You might want to check page #9 of the NYC Digital report – has a pretty similar tracking of monthly visitors across properties – basically the same but counts web different and adds emails, YouTube, LinkedIn, and apps

Curious – is that EPA total fans/followers across all accounts at EPA or just the main one?

Kind of intrigued – any reason tracking only home page visits? I’d personally compare it against total visits to the website. I think that’s what NYC does

Jeffrey Levy

Steve: just our main FB and Twitter account, but those dwarf other EPA accounts.

I compared to the home page for three reasons:

1) our home page is by far our most popular page, often doubling or tripling the next most popular.

2) I wanted to compare “first look” stuff.

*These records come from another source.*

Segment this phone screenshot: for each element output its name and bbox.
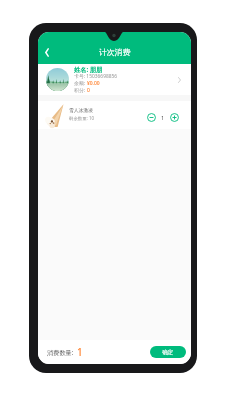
button[interactable]: 确定 xyxy=(150,346,186,358)
staticText: ¥0.00 xyxy=(87,80,100,87)
button[interactable]: Decrease quantity xyxy=(146,112,157,123)
staticText: 0 xyxy=(87,87,90,94)
staticText: 余额: xyxy=(74,80,87,87)
staticText: 计次消费 xyxy=(99,47,131,57)
staticText: 卡号: 15036698856 xyxy=(74,73,118,80)
button[interactable]: Increase quantity xyxy=(169,112,180,123)
button[interactable]: 姓名: 朋朋 xyxy=(38,64,191,95)
staticText: 剩余数量: 10 xyxy=(69,115,94,121)
staticText: 积分: xyxy=(74,87,87,94)
button[interactable]: Back xyxy=(39,45,55,59)
staticText: 确定 xyxy=(162,349,174,356)
staticText: 姓名: 朋朋 xyxy=(74,65,103,73)
staticText: 消费数量: xyxy=(47,348,74,356)
staticText: 雪人冰激凌 xyxy=(69,107,93,113)
staticText: 1 xyxy=(77,345,83,359)
staticText: 1 xyxy=(161,114,165,122)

I know many people jump deeper into our site from a search engine, but this is the best proxy I have.

3) Our leadership knows the home page, but they don’t know many other pages on our site. And if I showed the 500,000 views/day across the whole site, I’d lose the chance to make the point that social media competes well for attention with the home page.

Of course, you know me: I’d never pretend my report is the best. It’s just what I put together.

Got a link to that NYC report?

Alicia Mazzara

This is a great, Jeff. I think data is so powerful in making the case for why engaging with social media is important. Thanks for highlighting these tools!